The Huffington Post:
The phrase “the second shift” entered the popular lexicon a quarter century ago, when sociologist Arlie Hochschild and Anne Machung published a popular book by that name. Based on in-depth interviews and in-home observations of working couples, the book revealed that, despite entering the labor market and pursuing careers in record numbers, women were still taking care of most of the routine household and childcare responsibilities. The authors documented the toll that balancing career and unpaid domestic labor was taking on families, and women in particular — in stress, marital tension, exhaustion and guilt.
Many others have studied this “double burden” in the years since, and surprisingly little has changed. Wives still report doing about twice as much housework and childcare as their husbands, and this imbalance often poses a barrier to women’s professional advancement. One difference is that today’s couples, even if they unconsciously embrace traditional gender stereotypes and live less-than-egalitarian lives, may publicly proclaim more egalitarian values.
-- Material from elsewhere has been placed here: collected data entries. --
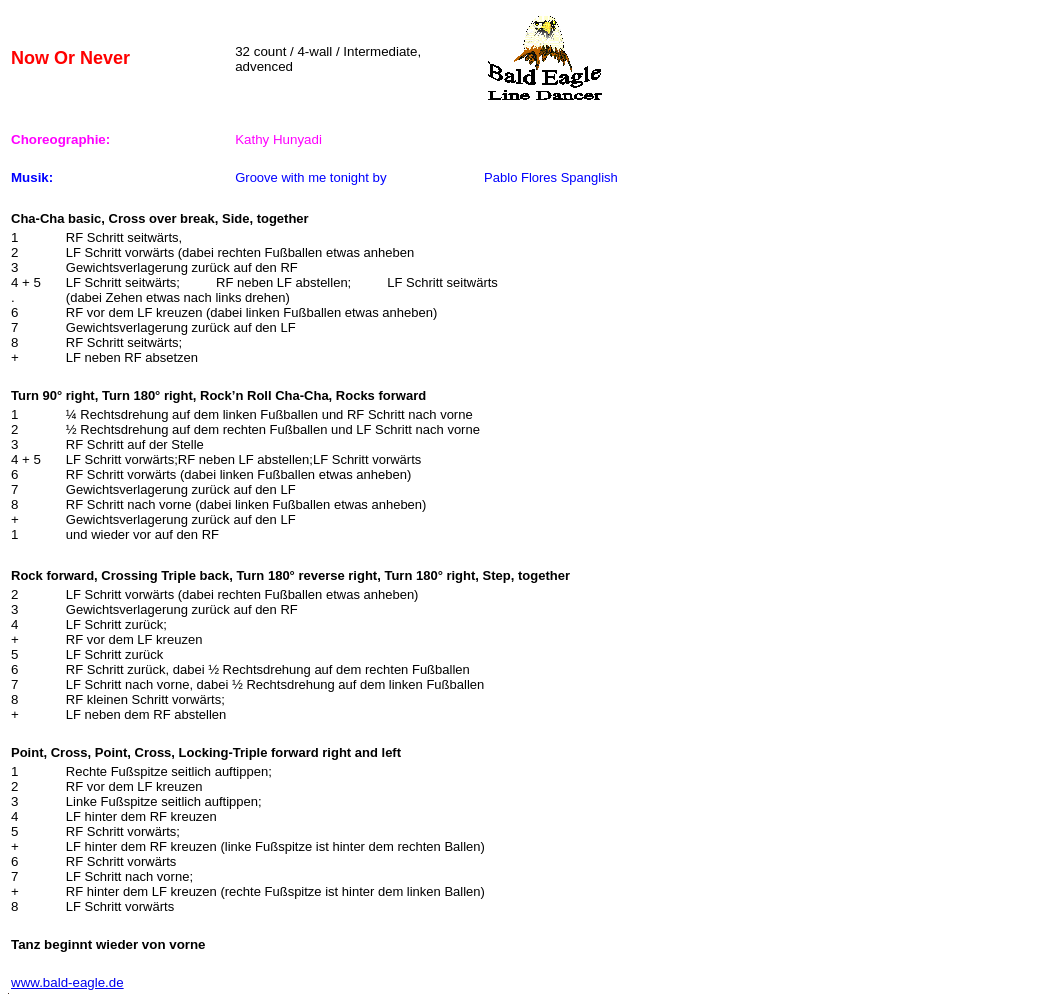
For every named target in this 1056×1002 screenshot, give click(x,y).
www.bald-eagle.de (67, 982)
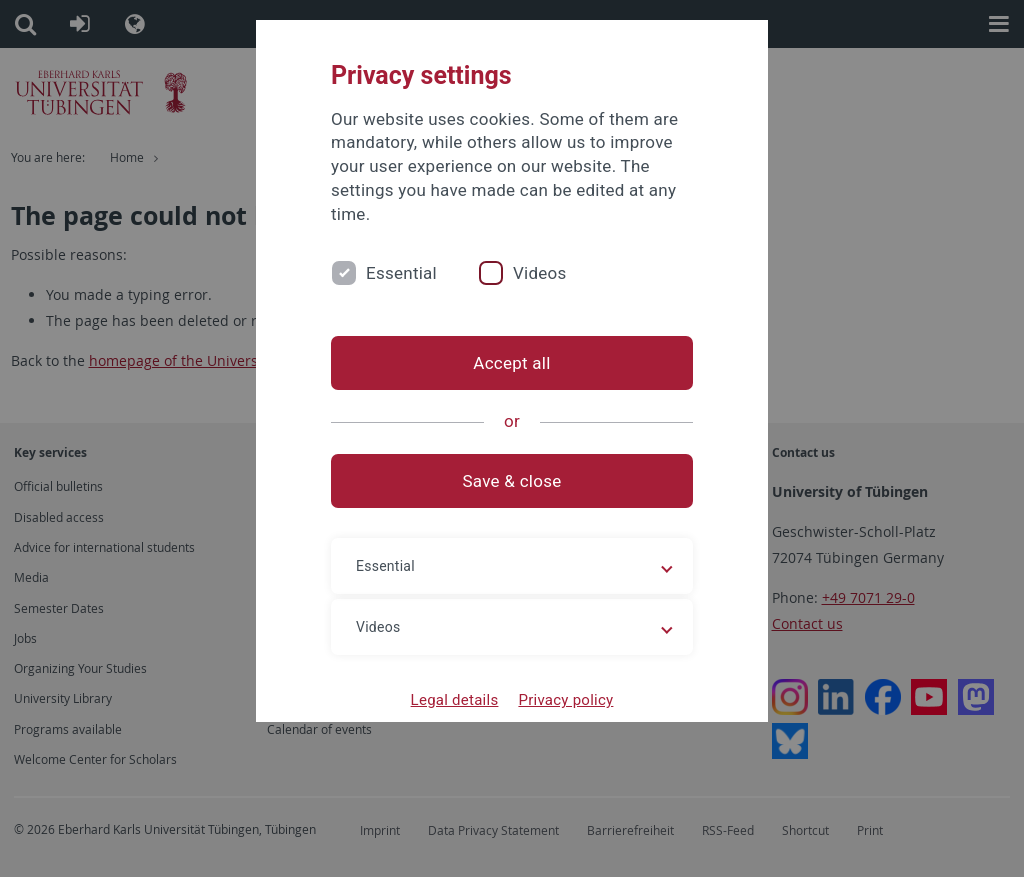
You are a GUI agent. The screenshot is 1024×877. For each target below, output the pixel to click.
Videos (540, 273)
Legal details (455, 700)
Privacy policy (565, 700)
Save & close (512, 481)
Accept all (511, 363)
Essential (401, 273)
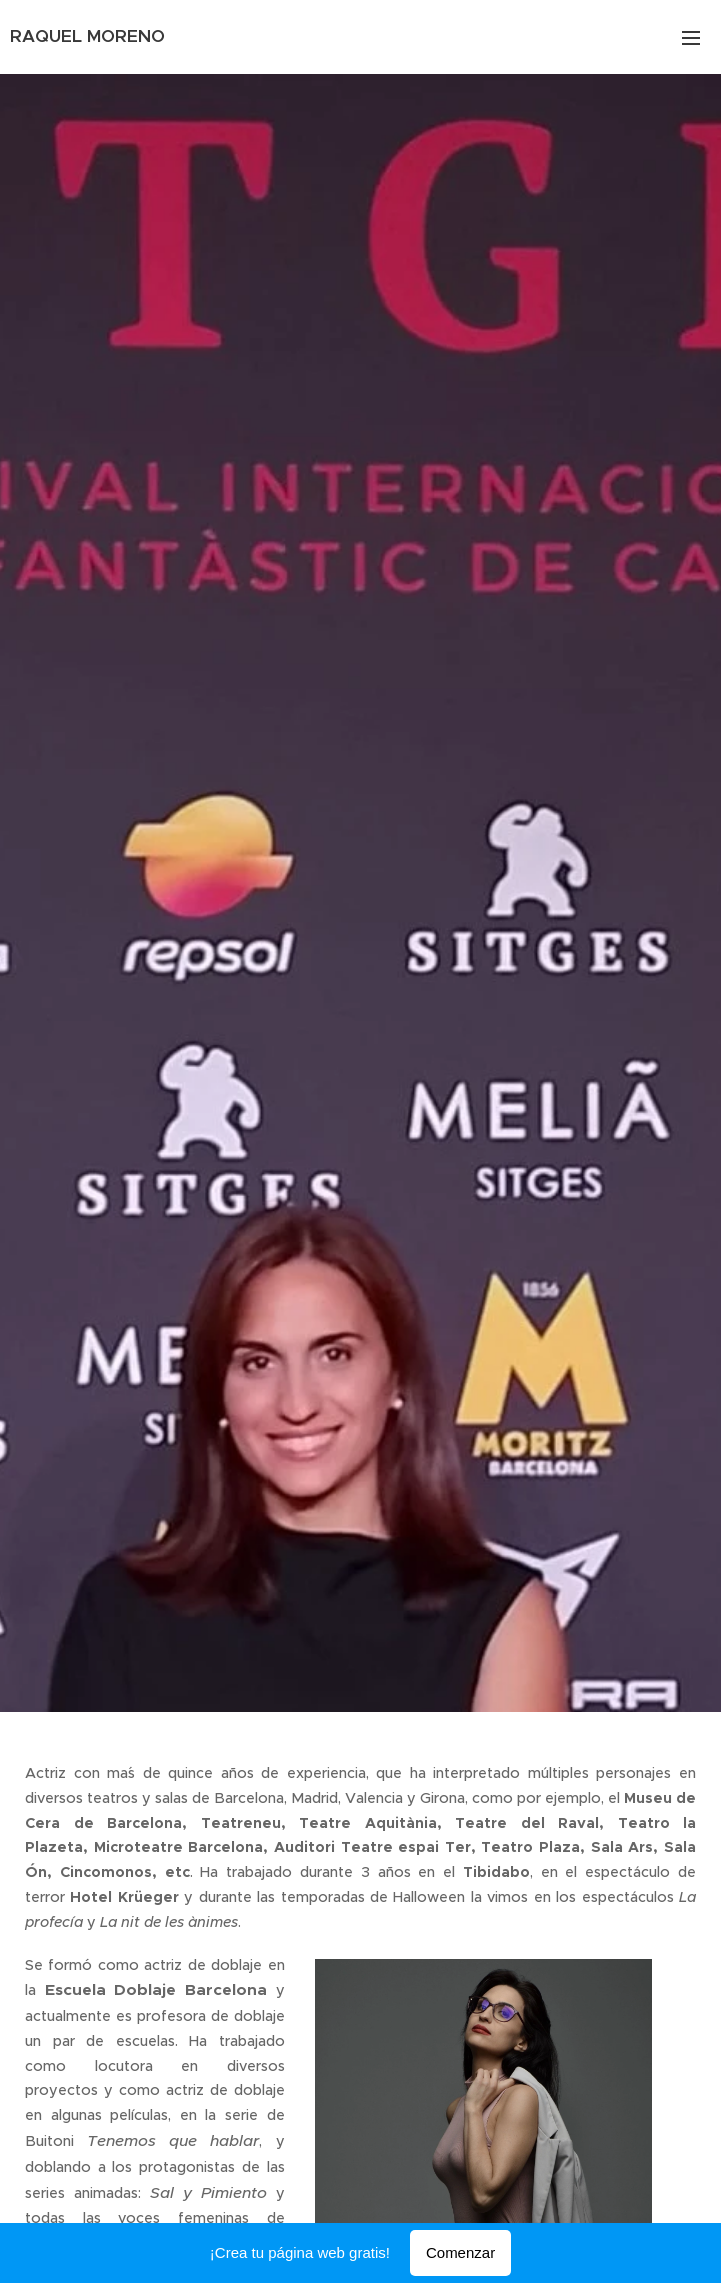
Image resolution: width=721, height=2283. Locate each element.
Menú (691, 38)
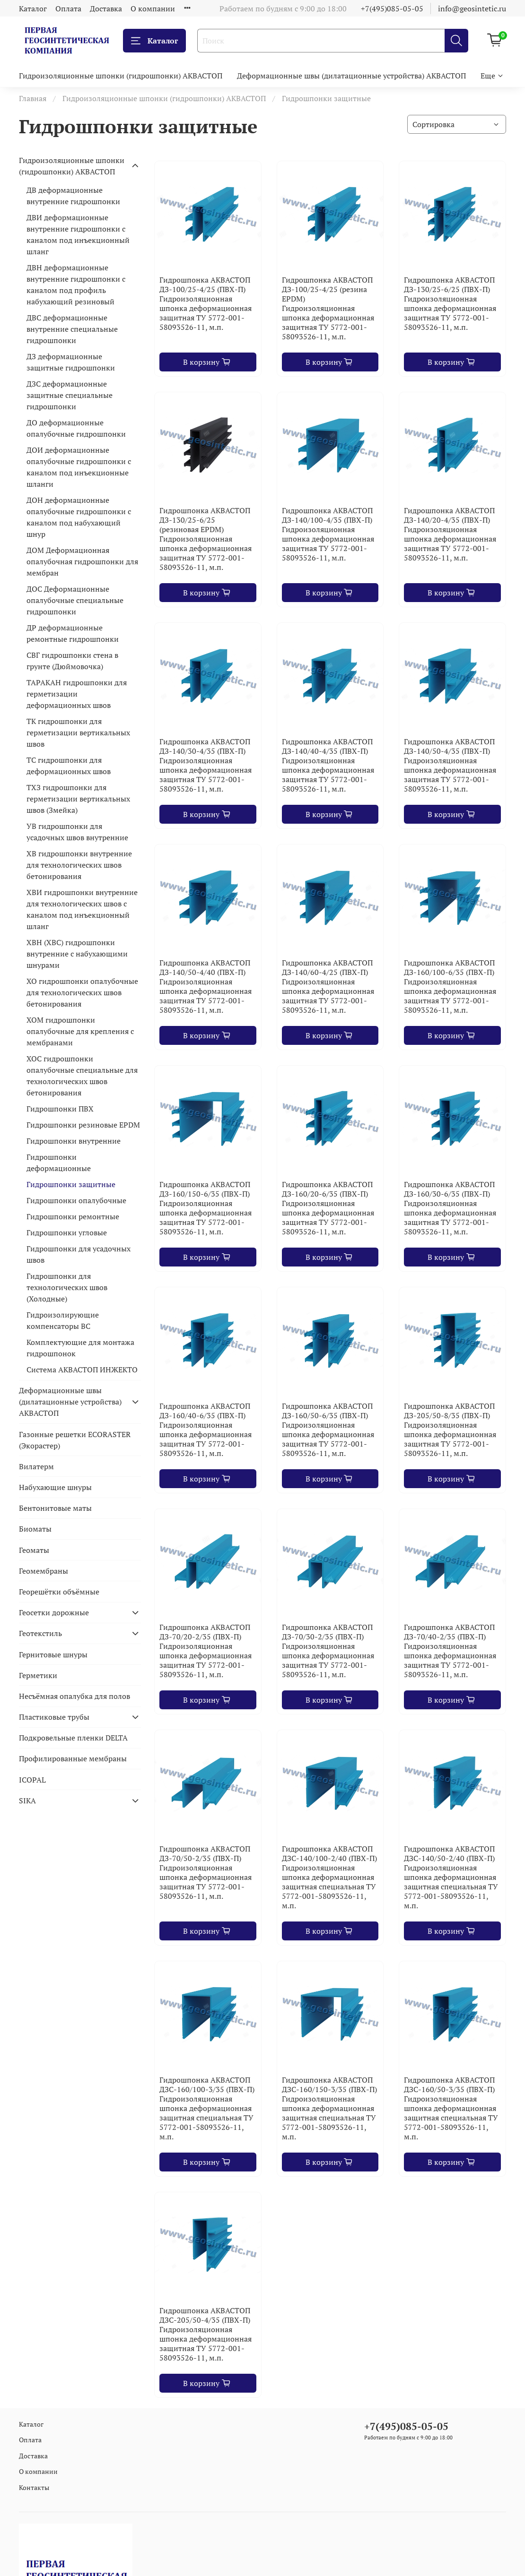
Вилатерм (36, 1466)
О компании (153, 8)
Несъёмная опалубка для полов (74, 1696)
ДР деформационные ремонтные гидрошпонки (72, 633)
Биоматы (35, 1529)
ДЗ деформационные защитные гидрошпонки (70, 362)
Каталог (33, 8)
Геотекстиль (40, 1633)
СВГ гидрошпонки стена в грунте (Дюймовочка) (72, 661)
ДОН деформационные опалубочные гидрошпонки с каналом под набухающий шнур (78, 517)
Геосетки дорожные (54, 1612)
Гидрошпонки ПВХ (60, 1108)
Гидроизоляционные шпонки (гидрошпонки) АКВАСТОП (120, 75)
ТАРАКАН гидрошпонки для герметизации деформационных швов (76, 693)
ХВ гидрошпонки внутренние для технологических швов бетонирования (79, 864)
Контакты (34, 2487)
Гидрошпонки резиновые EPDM (83, 1125)
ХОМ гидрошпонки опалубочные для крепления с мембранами (80, 1031)
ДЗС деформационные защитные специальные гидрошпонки (69, 395)
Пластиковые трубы (54, 1717)
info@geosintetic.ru (472, 8)
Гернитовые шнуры (53, 1654)
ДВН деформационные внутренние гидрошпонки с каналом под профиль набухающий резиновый (75, 284)
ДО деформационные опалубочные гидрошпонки (76, 428)
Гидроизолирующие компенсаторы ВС (62, 1320)
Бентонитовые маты (55, 1508)
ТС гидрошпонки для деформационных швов (68, 765)
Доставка (106, 8)
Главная (32, 98)
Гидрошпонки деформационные (58, 1162)
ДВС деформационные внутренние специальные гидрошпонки (72, 328)
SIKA (27, 1800)
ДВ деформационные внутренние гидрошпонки (73, 196)
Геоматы (34, 1550)
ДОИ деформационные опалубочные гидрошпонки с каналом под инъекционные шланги (78, 467)
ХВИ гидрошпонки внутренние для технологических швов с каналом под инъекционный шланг (82, 909)
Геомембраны (43, 1571)
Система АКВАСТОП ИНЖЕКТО (82, 1369)
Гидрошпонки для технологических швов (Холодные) (66, 1287)
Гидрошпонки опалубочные (76, 1200)
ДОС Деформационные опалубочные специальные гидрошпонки (74, 600)
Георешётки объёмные (59, 1591)
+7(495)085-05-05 (392, 8)
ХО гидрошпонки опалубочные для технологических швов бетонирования (82, 992)
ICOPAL (32, 1780)
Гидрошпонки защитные (70, 1184)
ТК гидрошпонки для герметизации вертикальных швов (78, 732)
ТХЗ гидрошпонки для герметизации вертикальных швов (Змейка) (78, 798)
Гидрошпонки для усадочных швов (78, 1254)
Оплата (68, 8)
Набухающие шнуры (55, 1487)
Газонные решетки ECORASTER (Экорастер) (75, 1440)
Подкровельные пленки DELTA (73, 1737)
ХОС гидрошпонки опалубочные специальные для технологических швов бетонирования (82, 1075)
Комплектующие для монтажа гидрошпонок (80, 1348)
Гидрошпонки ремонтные (72, 1216)
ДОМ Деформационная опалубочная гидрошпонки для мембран (82, 561)
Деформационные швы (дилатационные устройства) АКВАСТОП (351, 75)
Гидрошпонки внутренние (73, 1141)
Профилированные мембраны (73, 1758)
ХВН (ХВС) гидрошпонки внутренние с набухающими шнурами (77, 953)
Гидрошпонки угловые (66, 1232)
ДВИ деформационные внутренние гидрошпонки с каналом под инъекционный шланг (78, 234)
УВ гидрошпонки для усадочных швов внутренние (77, 832)
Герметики (38, 1675)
How are these conflicted couples’ kids affected by all of this? Are their own professional and family aspirations shaped by what they see at home, or by what they hear publicly, or by hidden stereotypes — or by all three? University of British Columbia psychological scientist Alyssa Croft and her colleagues decided to explore this important question, and to disentangle these competing influences on kids’ views of gender and work — and their hopes for the future.